# [PROBLEM DESCRIPTION]
Pull every "Descripción" line out of the data below.

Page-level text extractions
┌────────

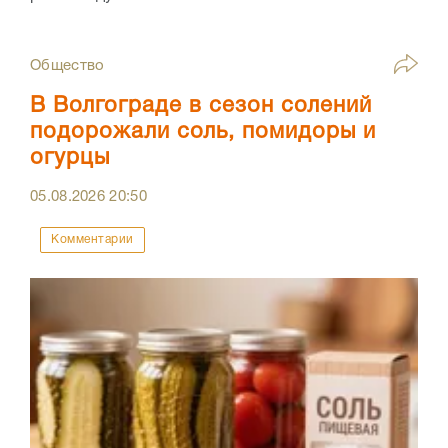
Общество
В Волгограде в сезон солений
подорожали соль, помидоры и
огурцы
05.08.2026
20:50
Комментарии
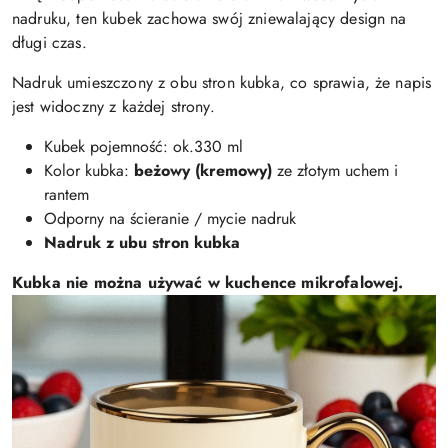
nadruku, ten kubek zachowa swój zniewalający design na
długi czas.
Nadruk umieszczony z obu stron kubka, co sprawia, że napis
jest widoczny z każdej strony.
Kubek pojemność: ok.330 ml
Kolor kubka:
beżowy (kremowy)
ze złotym uchem i
rantem
Odporny na ścieranie / mycie nadruk
Nadruk z ubu stron kubka
Kubka nie można używać w kuchence mikrofalowej.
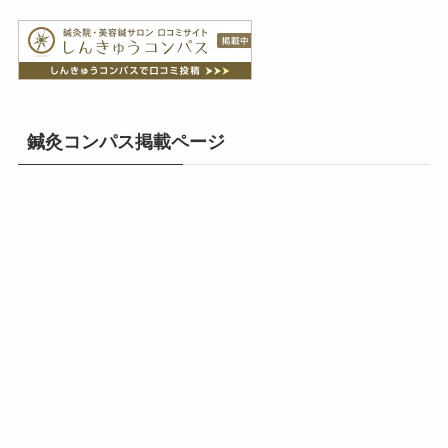
鍼灸コンパス掲載ページ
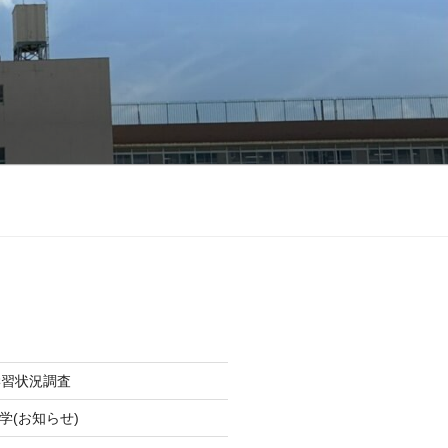
学習状況調査
学(お知らせ)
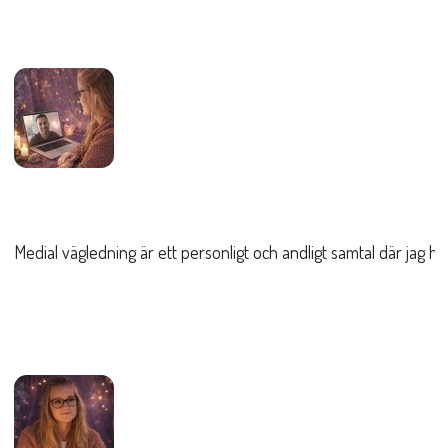
Medial vägledning är ett personligt och andligt samtal där jag hjä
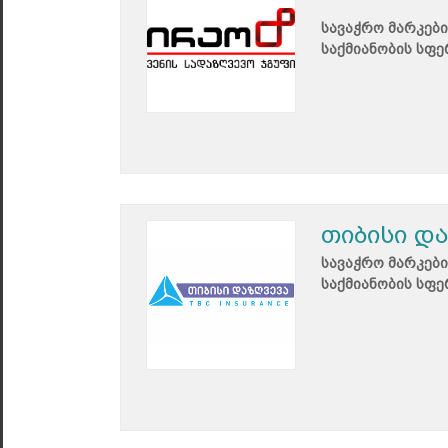
სავაჭრო მარკები
საქმიანობის სფე
თიბისი დ
სავაჭრო მარკები
საქმიანობის სფე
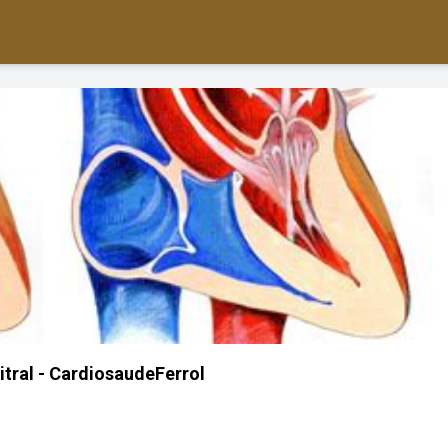
itral - CardiosaudeFerrol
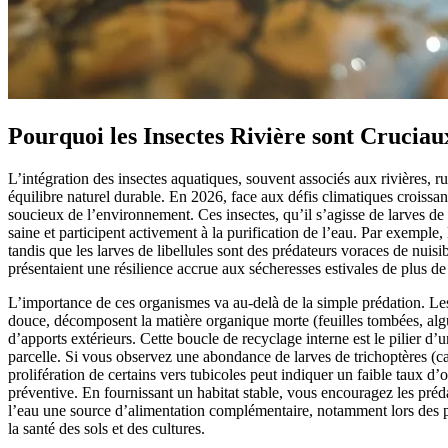
Pourquoi les Insectes Rivière sont Crucia
L’intégration des insectes aquatiques, souvent associés aux rivières, r
équilibre naturel durable. En 2026, face aux défis climatiques croissant
soucieux de l’environnement. Ces insectes, qu’il s’agisse de larves de
saine et participent activement à la purification de l’eau. Par exemple
tandis que les larves de libellules sont des prédateurs voraces de nui
présentaient une résilience accrue aux sécheresses estivales de plus de 
L’importance de ces organismes va au-delà de la simple prédation. Les
douce, décomposent la matière organique morte (feuilles tombées, algues
d’apports extérieurs. Cette boucle de recyclage interne est le pilier d
parcelle. Si vous observez une abondance de larves de trichoptères (cad
prolifération de certains vers tubicoles peut indiquer un faible taux d’
préventive. En fournissant un habitat stable, vous encouragez les préda
l’eau une source d’alimentation complémentaire, notamment lors des pér
la santé des sols et des cultures.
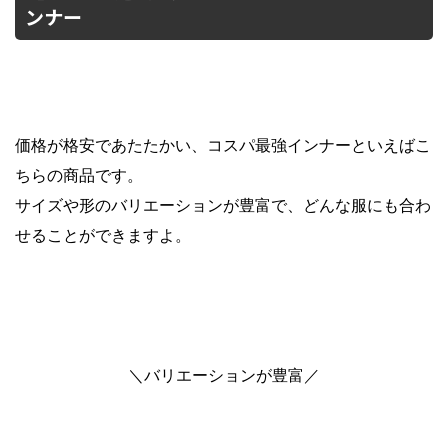
ンナー
価格が格安であたたかい、コスパ最強インナーといえばこ
ちらの商品です。
サイズや形のバリエーションが豊富で、どんな服にも合わ
せることができますよ。
＼バリエーションが豊富／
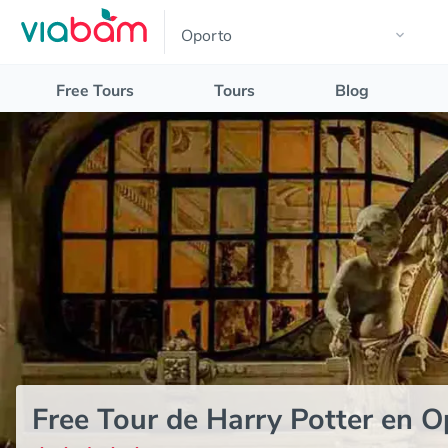
Free Tours
Tours
Blog
Free Tour de Harry Potter en O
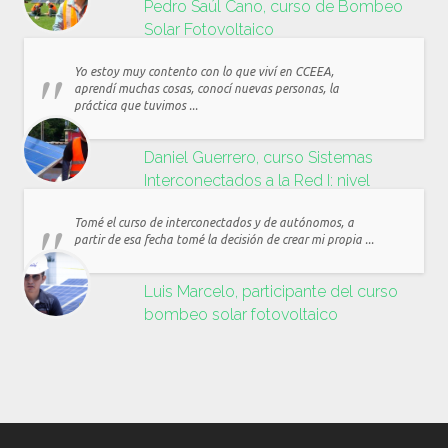
Pedro Saúl Cano, curso de Bombeo
Solar Fotovoltaico
Yo estoy muy contento con lo que viví en CCEEA,
aprendí muchas cosas, conocí nuevas personas, la
práctica que tuvimos ...
Daniel Guerrero, curso Sistemas
Interconectados a la Red I: nivel
residencial y comercial
Tomé el curso de interconectados y de autónomos, a
partir de esa fecha tomé la decisión de crear mi propia ...
Luis Marcelo, participante del curso
bombeo solar fotovoltaico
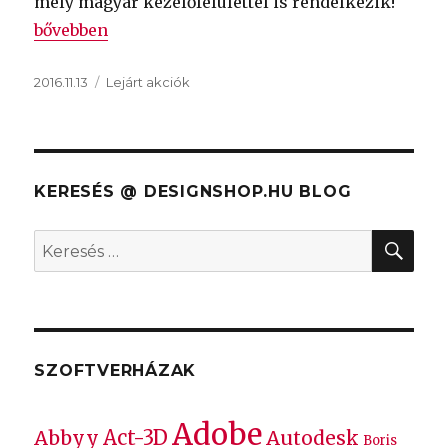
mely magyar kezelőfelülettel is rendelkezik!
„
CorelDRAW Graphics Suite X6, 50% kedvezménnyel
bővebben
Közzétéve
Kategória
2016.11.13
Lejárt akciók
KERESÉS @ DESIGNSHOP.HU BLOG
KER
Keresés
a
következő
kifejezésre:
SZOFTVERHÁZAK
Adobe
Act-3D
Abbyy
Autodesk
Boris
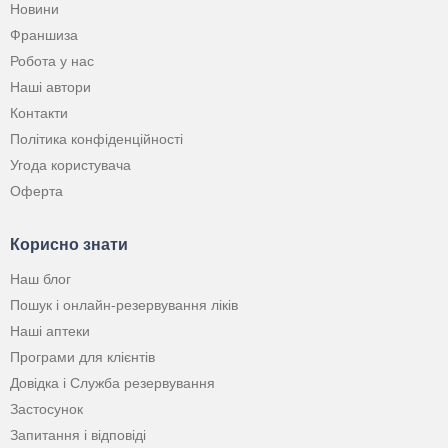
Новини
Франшиза
Робота у нас
Наші автори
Контакти
Політика конфіденційності
Угода користувача
Оферта
Корисно знати
Наш блог
Пошук і онлайн-резервування ліків
Наші аптеки
Програми для клієнтів
Довідка і Служба резервування
Застосунок
Запитання і відповіді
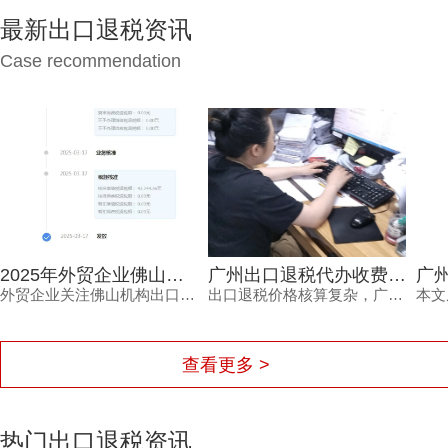
最新出口退税资讯
Case recommendation
2025年外贸企业佛山机构出口退税报价多少？选错白花钱
广州出口退税代办收费，为何从几千到上万不等？一文读懂
外贸企业关注佛山机构出口退税报价，但真正需要的是安全、高效的退税结果。本文分析报价差异原因，解读2025年出口退税政策变化，并介绍鸿裕财税透明定价、不成功免费退、一手团队不外包等核心优势。
出口退税价格核算复杂，广州出口退税代办收费从几千到上万不等，究竟差在哪里？本文梳理影响收费的核心因素与价格核算风险，并解读鸿裕财税的透明报价策略。
查看更多 >
热门出口退税资讯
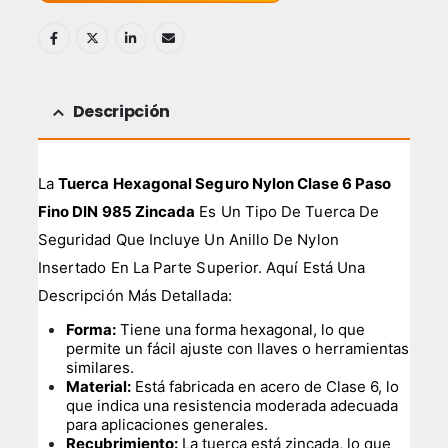
Descripción
La
Tuerca Hexagonal Seguro Nylon Clase 6 Paso
Fino DIN 985 Zincada
Es Un Tipo De Tuerca De
Seguridad Que Incluye Un Anillo De Nylon
Insertado En La Parte Superior. Aquí Está Una
Descripción Más Detallada:
Forma:
Tiene una forma hexagonal, lo que
permite un fácil ajuste con llaves o herramientas
similares.
Material:
Está fabricada en acero de Clase 6, lo
que indica una resistencia moderada adecuada
para aplicaciones generales.
Recubrimiento:
La tuerca está zincada, lo que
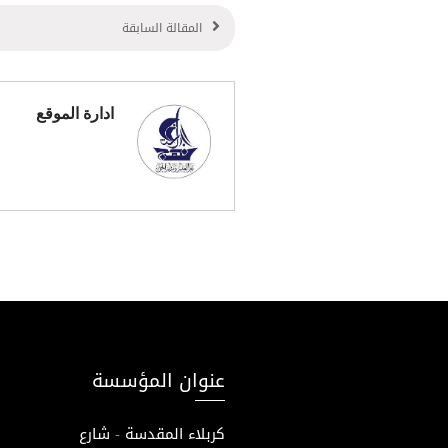
المقالة السابقة
ادارة الموقع
عنوان المؤسسة
كربلاء المقدسة - شارع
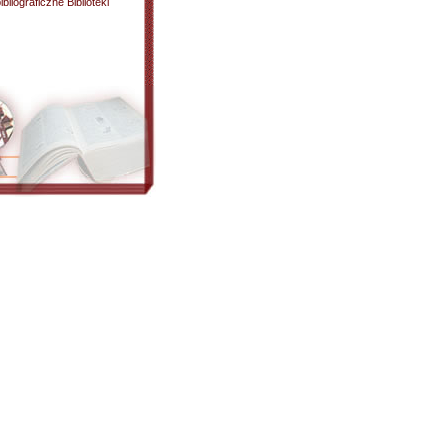
liograficzne Biblioteki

└────────

# [WRITTEN SOLUTION]
Descripción
Descripción Más Detallada:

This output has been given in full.